Pairing: Merlot a match for autumn stews

Our wine of the week, Decoy 2014 Sonoma County Merlot, pairs well with all kinds of fall stews, including a lentil soup.|

Our Wine of the Week, Decoy 2014 Sonoma County Merlot ($25), is a shapely wine, with a silky elegance, sassy fruit, and refined tannins.

Fruit flavors show themselves first, with blackberry, black cherry and blueberry vying for attention.

As these flavors settle down a bit, sweet spices, milk chocolate, new leather and hints of cool topsoil emerge.

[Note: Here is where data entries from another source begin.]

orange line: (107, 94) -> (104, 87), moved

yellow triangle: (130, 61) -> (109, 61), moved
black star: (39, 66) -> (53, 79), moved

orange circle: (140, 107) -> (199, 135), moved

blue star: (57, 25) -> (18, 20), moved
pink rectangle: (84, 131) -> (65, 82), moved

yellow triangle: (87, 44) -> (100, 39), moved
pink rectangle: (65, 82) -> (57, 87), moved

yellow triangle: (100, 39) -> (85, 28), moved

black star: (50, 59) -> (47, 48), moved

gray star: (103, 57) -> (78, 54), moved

Fruit flavors return on the long, concentrated finish.

The wine is rich yet also invigorating; it is not at all overbearing, as some merlots can be.

Tannins will not sear or scour your palate.

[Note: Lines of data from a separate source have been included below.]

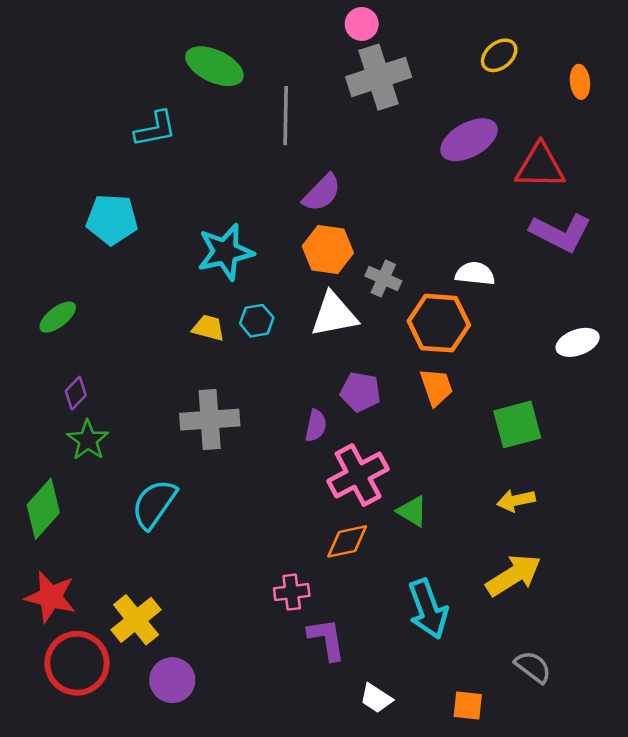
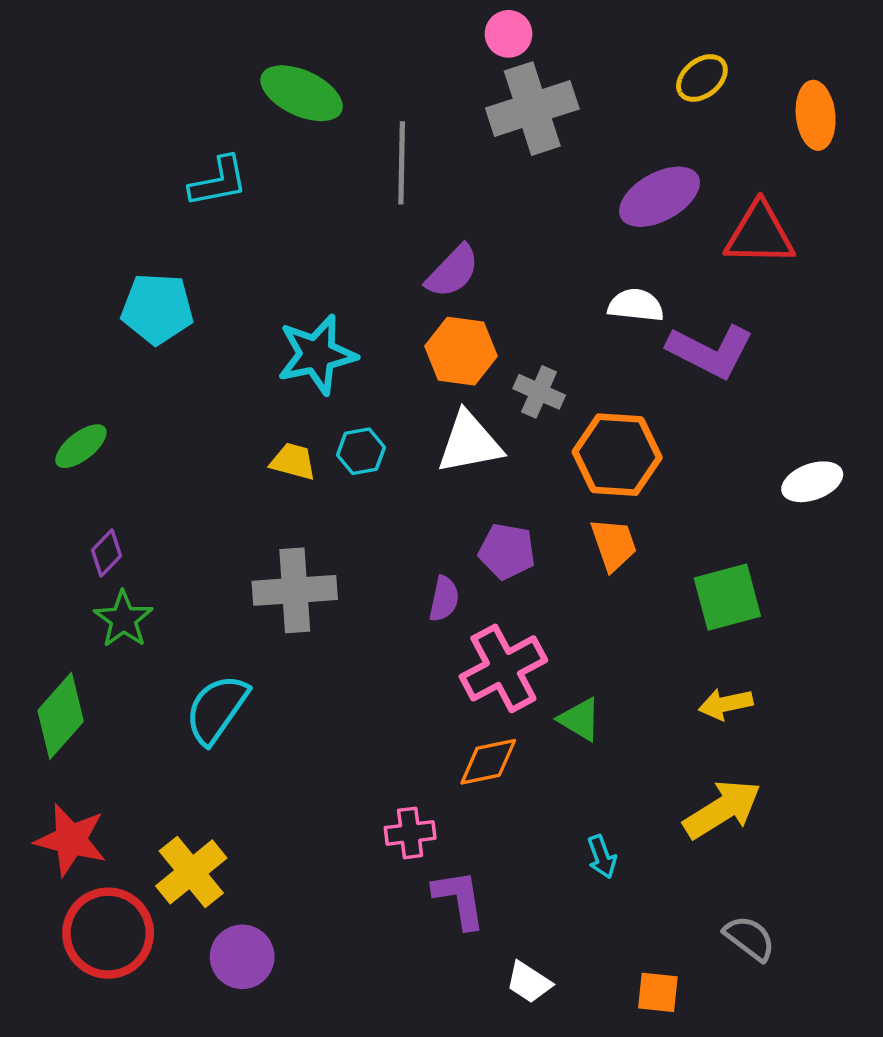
orange ellipse: (580, 82) -> (816, 115), size x1.4
purple L-shape: (561, 233) -> (710, 351), moved
white semicircle: (475, 274) -> (636, 305), moved
cyan arrow: (428, 609) -> (602, 857), size x0.5

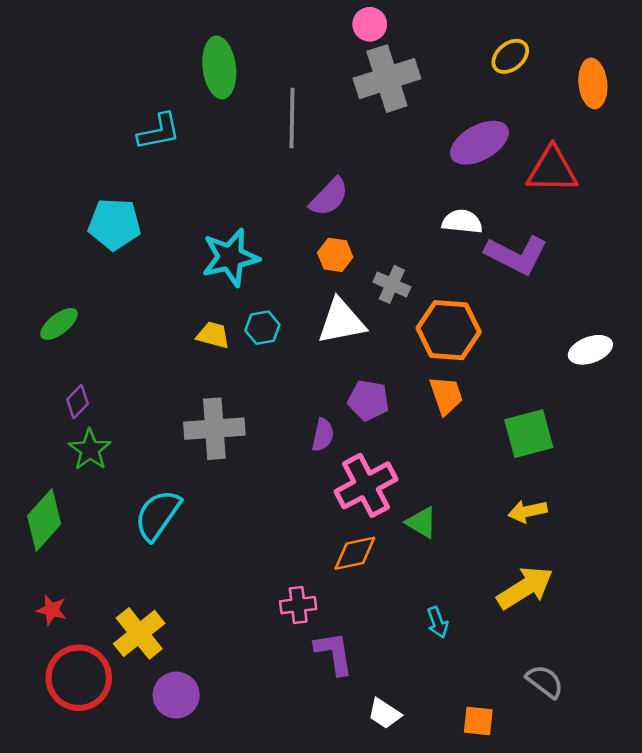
green ellipse: (302, 93) -> (219, 67), turned 58
orange hexagon: (461, 351) -> (335, 255), size x0.7
red star: (71, 840) -> (52, 610), size x0.6

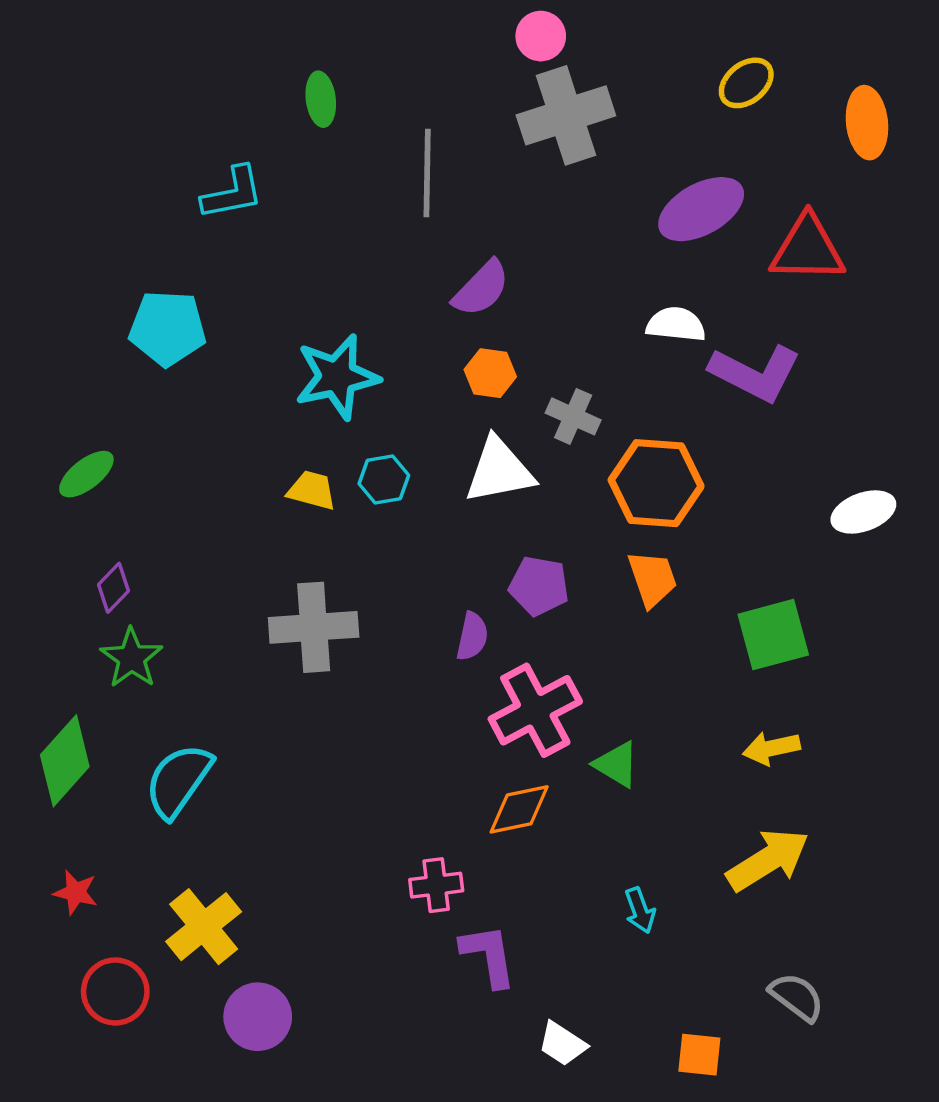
green ellipse: (219, 67) -> (321, 99), size x0.6
cyan semicircle: (158, 515) -> (178, 781), moved
red circle: (79, 678) -> (115, 991), size x0.7

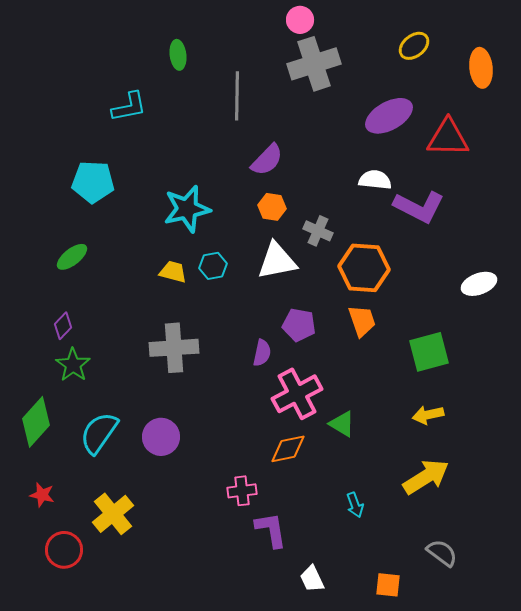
green ellipse: (86, 474) -> (72, 257), moved
purple circle: (258, 1017) -> (161, 437), moved
white trapezoid: (562, 1044) -> (312, 579), turned 32

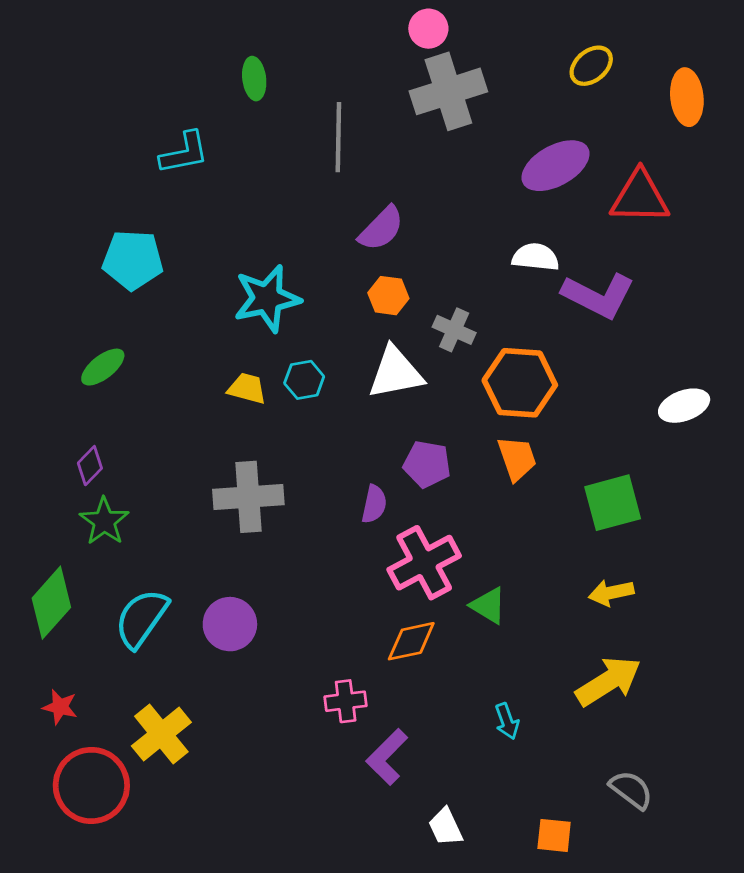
purple L-shape: (271, 530) -> (387, 757), turned -126
red circle: (64, 550) -> (91, 785), size x1.4

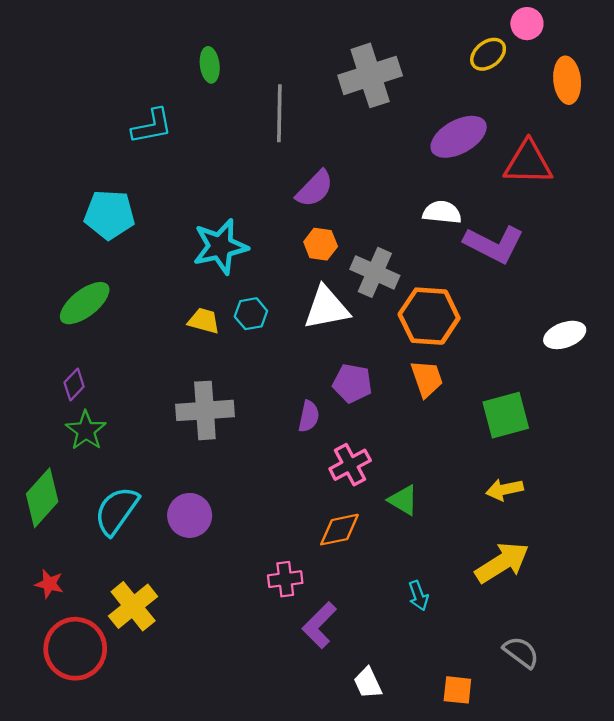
pink circle: (428, 29) -> (527, 24), moved
gray cross: (454, 330) -> (375, 272), size x1.4
green ellipse: (103, 367) -> (85, 303), size x1.4
pink cross: (424, 563) -> (350, 465), size x0.7

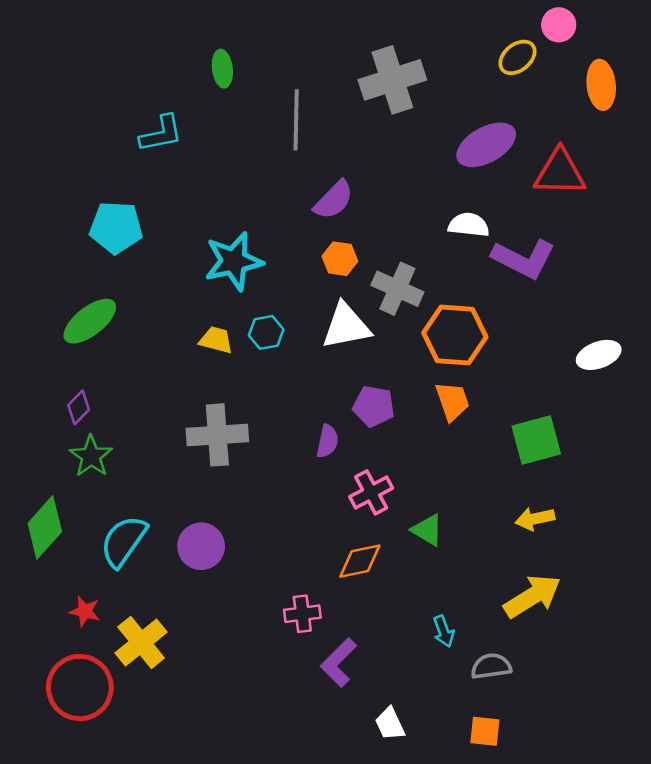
red star: (49, 584) -> (85, 611), moved
gray semicircle: (521, 652) -> (491, 666), moved, turned -45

At the table, you'll enjoy the wine with slow-cooked stews of almost any kind, from pumpkin and mushroom to lamb, beef, and venison.

Homemade chicken pot pie, Teriyaki steak, ham with red-eye gravy and grits, turkey gumbo, and black bean chili all flatter the wine, which also is excellent with creamy polenta topped with a rich tomato sauce.

Enjoy it, as well, with pork roast, and if you happen to have some blueberry chutney around, the match will soar.

Today's recipe is simple, humble, and absolutely delicious. It makes a great dinner on a weeknight and can be served as a first course.

Follow it with seared rare duck breast glazed with blueberries and you'll have a feast worthy of this wine.

Lentil Soup with Bacon, Sieved Egg and Red Onion

Serves 4 to 6

1 1/2 cups brown lentils

6 bacon strips

2 tablespoons olive oil

1 yellow onion, peeled and cut into small dice

2 celery stalks, cut into small dice

1 medium carrot, peeled and cut into small dice

1 tablespoon minced garlic

1 cup fresh tomato pulp or canned diced tomatoes

4 cups beef stock, preferably

1/2 teaspoon red pepper flakes

1 teaspoon freshly ground pepper

1 teaspoon kosher salt

1 tablespoon minced fresh Italian parsley

1 hard-cooked egg, grated on a small blade

3 tablespoons minced red onion

Soak the lentils overnight in plenty of water. Drain and rinse.

Cook the bacon in a heavy skillet until it is crisp; transfer it to absorbent paper to drain and pour 1 tablespoon of the bacon fat into a heavy soup kettle.

Add the olive oil, set over medium heat, and sauté the onions until translucent, about 8 to 10 minutes.

Add the celery and carrots and sauté until the vegetables are soft, about 15 minutes.

Add the garlic, stir, sauté 2 minutes more, add the tomato pulp, lentils, beef stock, red pepper flakes, and 4 cups of water.

Bring to a boil, reduce the heat, and simmer until the lentils are completely tender, about 35 to 40 minutes.

Crumble the bacon and set it aside. Taste the soup and correct for salt and pepper. For a smooth soup, puree with an immersion blender.

Ladle into warm soup plates, top with some of the bacon, egg, and red onion, and enjoy right away.